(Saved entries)
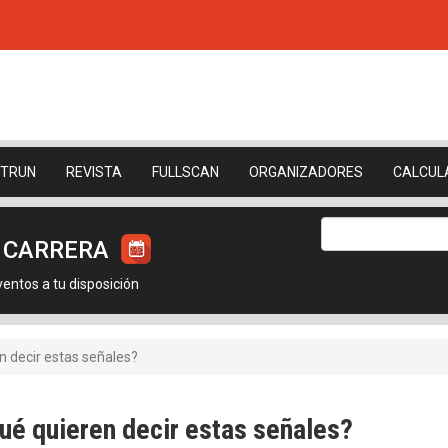
ETRUN
REVISTA
FULLSCAN
ORGANIZADORES
CALCUL
U CARRERA
ntos a tu disposición
n decir estas señales?
ué quieren decir estas señales?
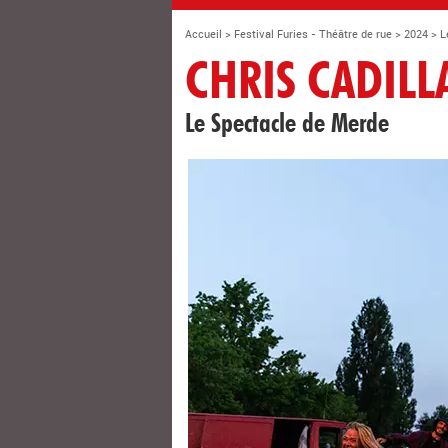
Accueil
>
Festival Furies - Théâtre de rue
>
2024
>
L
CHRIS CADILL
Le Spectacle de Merde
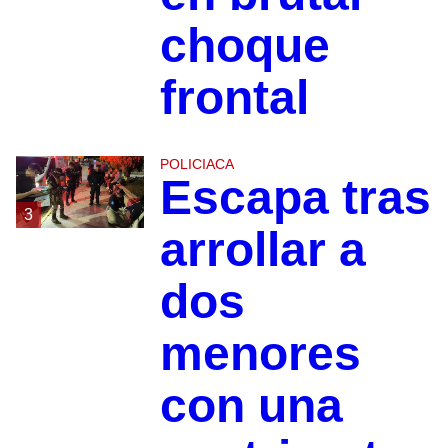
choque
frontal
POLICIACA
Escapa tras
3
arrollar a
dos
menores
con una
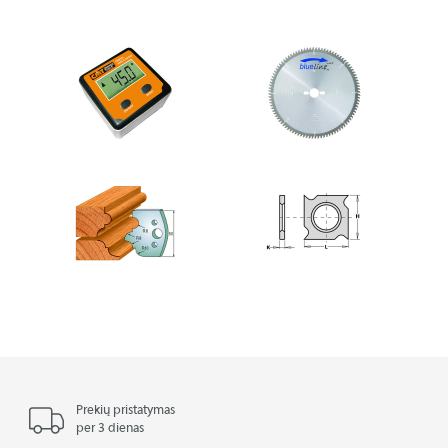
Prekių pristatymas
per 3 dienas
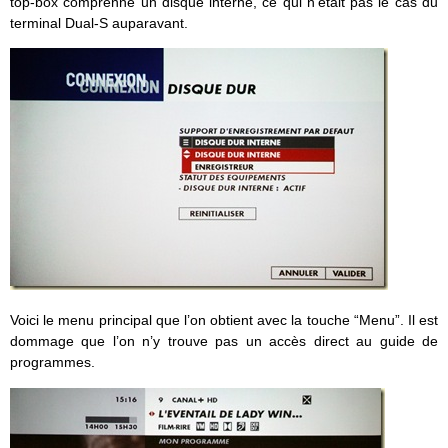
top-box comprenne un disque interne, ce qui n’était pas le cas du
terminal Dual-S auparavant.
Voici le menu principal que l’on obtient avec la touche “Menu”. Il est
dommage que l’on n’y trouve pas un accès direct au guide de
programmes.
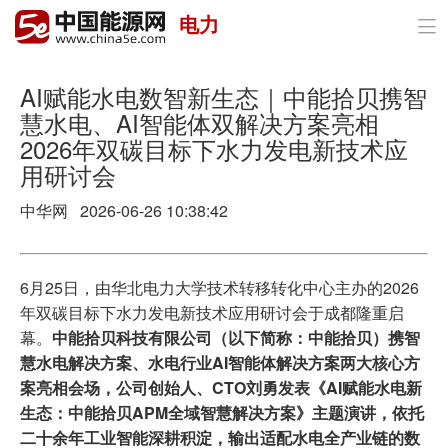
电力

首页
政策与经济
AI赋能水电数智新生态｜中能拾贝携智
慧水电、AI智能体双解决方案亮相
油气
2026年双碳目标下水力发电新技术应
用研讨会
煤炭
中华网 2026-06-26 10:38:42
电力
新能源
6月25日，由华北电力大学技术转移转化中心主办的2026
年双碳目标下水力发电新技术应用研讨会于成都隆重启
节能环保
幕。
中能拾贝科技有限公司（以下简称：中能拾贝）携智
慧水电解决方案、水电行业AI智能体解决方案两大核心方
分布式能源
案亮相会场，公司创始人、CTO刘勇发表《AI赋能水电新
生态：中能拾贝APM全域智慧解决方案》主题演讲，依托
二十余年工业智能深耕积淀，输出适配水电全产业链的数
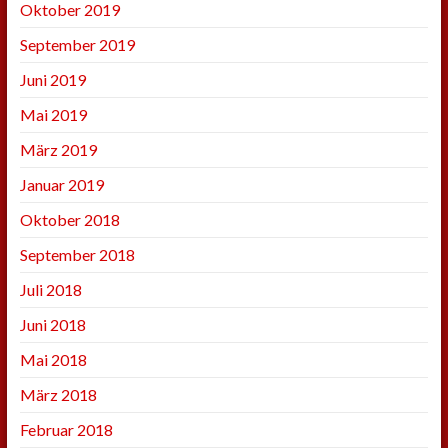
Oktober 2019
September 2019
Juni 2019
Mai 2019
März 2019
Januar 2019
Oktober 2018
September 2018
Juli 2018
Juni 2018
Mai 2018
März 2018
Februar 2018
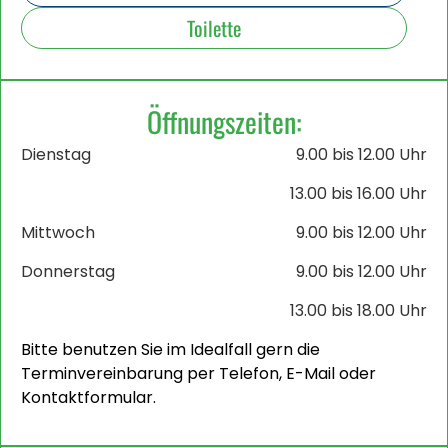
Toilette
Öffnungszeiten:
Dienstag
9.00 bis 12.00 Uhr
13.00 bis 16.00 Uhr
Mittwoch
9.00 bis 12.00 Uhr
Donnerstag
9.00 bis 12.00 Uhr
13.00 bis 18.00 Uhr
Bitte benutzen Sie im Idealfall gern die
Terminvereinbarung per Telefon, E-Mail oder
Kontaktformular.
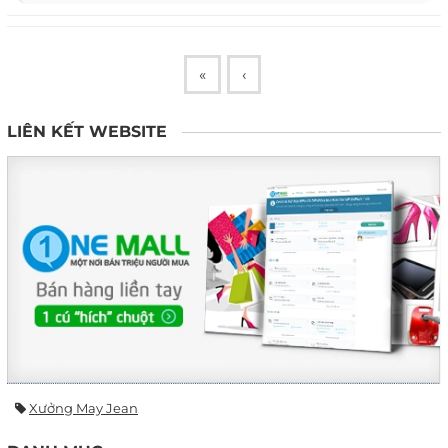
«
‹
LIÊN KẾT WEBSITE
Xưởng May Jean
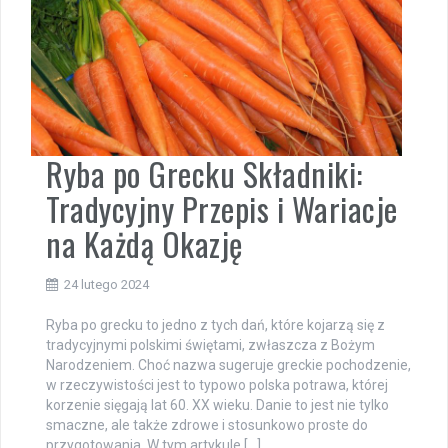
Ryba po Grecku Składniki:
Tradycyjny Przepis i Wariacje
na Każdą Okazję
24 lutego 2024
Ryba po grecku to jedno z tych dań, które kojarzą się z
tradycyjnymi polskimi świętami, zwłaszcza z Bożym
Narodzeniem. Choć nazwa sugeruje greckie pochodzenie,
w rzeczywistości jest to typowo polska potrawa, której
korzenie sięgają lat 60. XX wieku. Danie to jest nie tylko
smaczne, ale także zdrowe i stosunkowo proste do
przygotowania. W tym artykule […]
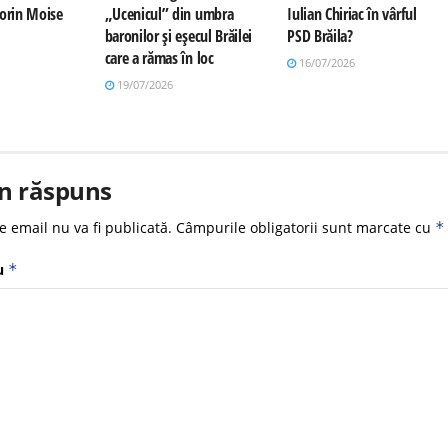
Sorin Moise
„Ucenicul” din umbra
Iulian Chiriac în vârful
baronilor și eșecul Brăilei
PSD Brăila?
care a rămas în loc
16/07/2026
19/07/2026
n răspuns
e email nu va fi publicată.
Câmpurile obligatorii sunt marcate cu
*
u
*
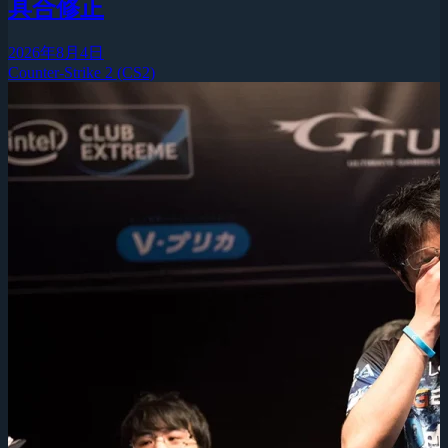
具合修正
2026年8月4日
Counter-Strike 2 (CS2)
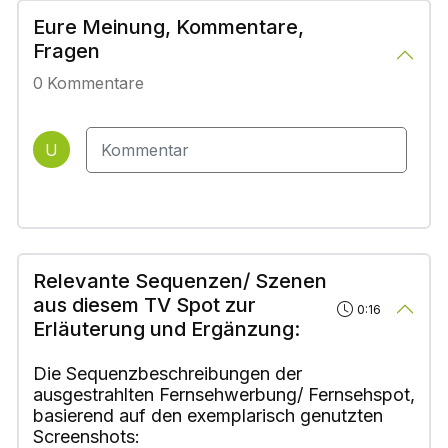
Eure Meinung, Kommentare,
Fragen
0
Kommentare
U
Relevante Sequenzen/ Szenen
aus diesem TV Spot zur
0:16
Erläuterung und Ergänzung:
Die Sequenzbeschreibungen der
ausgestrahlten Fernsehwerbung/ Fernsehspot,
basierend auf den exemplarisch genutzten
Screenshots:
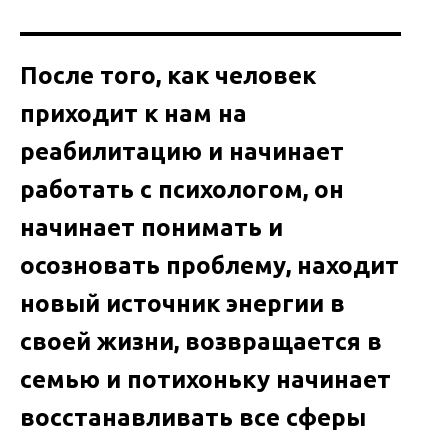
После того, как человек
приходит к нам на
реабилитацию и начинает
работать с психологом, он
начинает понимать и
осозновать проблему, находит
новый источник энергии в
своей жизни, возвращается в
семью и потихоньку начинает
восстанавливать все сферы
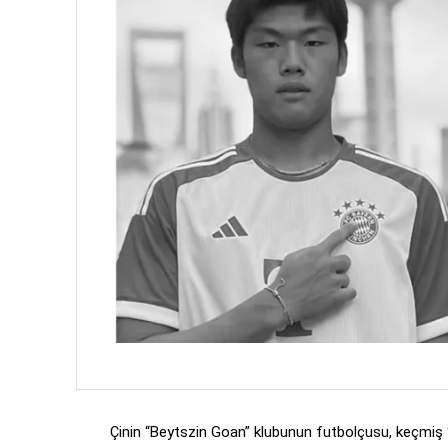
Çinin “Beytszin Goan” klubunun futbolçusu, keçmi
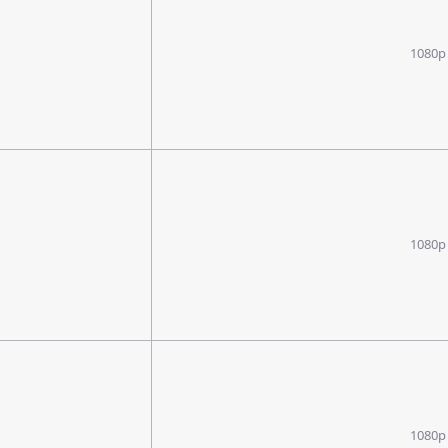
1080p
1080p
1080p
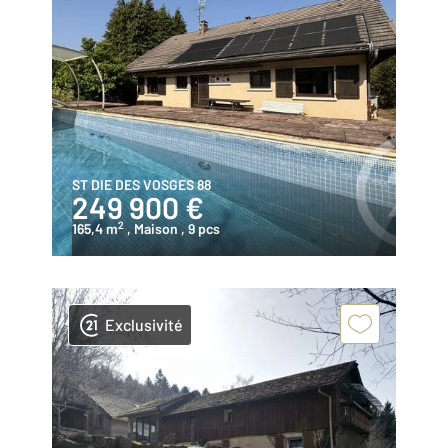
ST DIE DES VOSGES 88
249 900 €
2
165,4 m
, Maison
, 9 pcs
Exclusivité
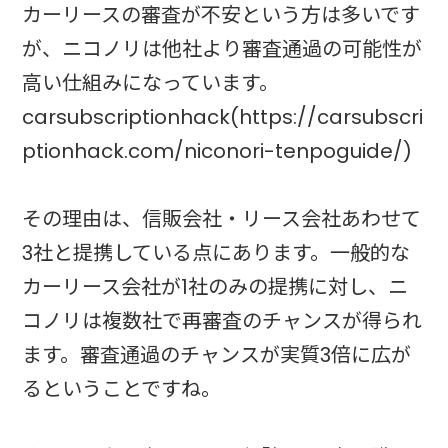
カーリースの審査が不安という方は多いです
が、ニコノリは他社より審査通過の可能性が
高い仕組みになっています。
carsubscriptionhack(https://carsubscri
ptionhack.com/niconori-tenpoguide/)
その理由は、信販会社・リース会社あわせて
3社と提携している点にあります。一般的な
カーリース会社が1社のみの提携に対し、ニ
コノリは複数社で再審査のチャンスが得られ
ます。審査通過のチャンスが実質3倍に広が
るということですね。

§ Aim of the task: Print the records above again exactly. Leave out the images.

§ Reply to the task:
ETRUN
REVISTA
FULLSCAN
ORGANIZADORES
CALCUL
U CARRERA
ntos a tu disposición
n decir estas señales?
ué quieren decir estas señales?
Accueil
>
Festival Furies - Théâtre de rue
>
2024
>
L
CHRIS CADILL
Le Spectacle de Merde
choque
frontal
POLICIACA
Escapa tras
3
arrollar a
dos
menores
con una
Prekių pristatymas
per 3 dienas
top-box comprenne un disque interne, ce qui n’était pas le cas du
terminal Dual-S auparavant.
Voici le menu principal que l’on obtient avec la touche “Menu”. Il est
dommage que l’on n’y trouve pas un accès direct au guide de
programmes.
电力

首页
政策与经济
AI赋能水电数智新生态｜中能拾贝携智
慧水电、AI智能体双解决方案亮相
油气
2026年双碳目标下水力发电新技术应
用研讨会
煤炭
中华网 2026-06-26 10:38:42
电力
新能源
6月25日，由华北电力大学技术转移转化中心主办的2026
年双碳目标下水力发电新技术应用研讨会于成都隆重启
节能环保
幕。
中能拾贝科技有限公司（以下简称：中能拾贝）携智
慧水电解决方案、水电行业AI智能体解决方案两大核心方
分布式能源
案亮相会场，公司创始人、CTO刘勇发表《AI赋能水电新
生态：中能拾贝APM全域智慧解决方案》主题演讲，依托
二十余年工业智能深耕积淀，输出适配水电全产业链的数
Oktober 2019
September 2019
Juni 2019
Mai 2019
März 2019
Januar 2019
Oktober 2018
September 2018
Juli 2018
Juni 2018
Mai 2018
März 2018
Februar 2018
Toilette
Öffnungszeiten:
Dienstag
9.00 bis 12.00 Uhr
13.00 bis 16.00 Uhr
Mittwoch
9.00 bis 12.00 Uhr
Donnerstag
9.00 bis 12.00 Uhr
13.00 bis 18.00 Uhr
Bitte benutzen Sie im Idealfall gern die
Terminvereinbarung per Telefon, E-Mail oder
Kontaktformular.
«
‹
LIÊN KẾT WEBSITE
Xưởng May Jean
Ryba po Grecku Składniki:
Tradycyjny Przepis i Wariacje
na Każdą Okazję
24 lutego 2024
Ryba po grecku to jedno z tych dań, które kojarzą się z
tradycyjnymi polskimi świętami, zwłaszcza z Bożym
Narodzeniem. Choć nazwa sugeruje greckie pochodzenie,
w rzeczywistości jest to typowo polska potrawa, której
korzenie sięgają lat 60. XX wieku. Danie to jest nie tylko
smaczne, ale także zdrowe i stosunkowo proste do
przygotowania. W tym artykule […]
Sorin Moise
„Ucenicul” din umbra
Iulian Chiriac în vârful
baronilor și eșecul Brăilei
PSD Brăila?
care a rămas în loc
16/07/2026
19/07/2026
n răspuns
e email nu va fi publicată.
Câmpurile obligatorii sunt marcate cu
*
u
*
具合修正
2026年8月4日
Counter-Strike 2 (CS2)
Eure Meinung, Kommentare,
Fragen
0
Kommentare
U
Relevante Sequenzen/ Szenen
aus diesem TV Spot zur
0:16
Erläuterung und Ergänzung:
Die Sequenzbeschreibungen der
ausgestrahlten Fernsehwerbung/ Fernsehspot,
basierend auf den exemplarisch genutzten
Screenshots:
После того, как человек
приходит к нам на
реабилитацию и начинает
работать с психологом, он
начинает понимать и
осозновать проблему, находит
новый источник энергии в
своей жизни, возвращается в
семью и потихоньку начинает
восстанавливать все сферы
Çinin “Beytszin Goan” klubunun futbolçusu, keçmi
1080p
1080p
1080p
ST DIE DES VOSGES 88
249 900 €
2
165,4 m
, Maison
, 9 pcs
Exclusivité
カーリースの審査が不安という方は多いです
が、ニコノリは他社より審査通過の可能性が
高い仕組みになっています。
carsubscriptionhack(https://carsubscri
ptionhack.com/niconori-tenpoguide/)
その理由は、信販会社・リース会社あわせて
3社と提携している点にあります。一般的な
カーリース会社が1社のみの提携に対し、ニ
コノリは複数社で再審査のチャンスが得られ
ます。審査通過のチャンスが実質3倍に広が
るということですね。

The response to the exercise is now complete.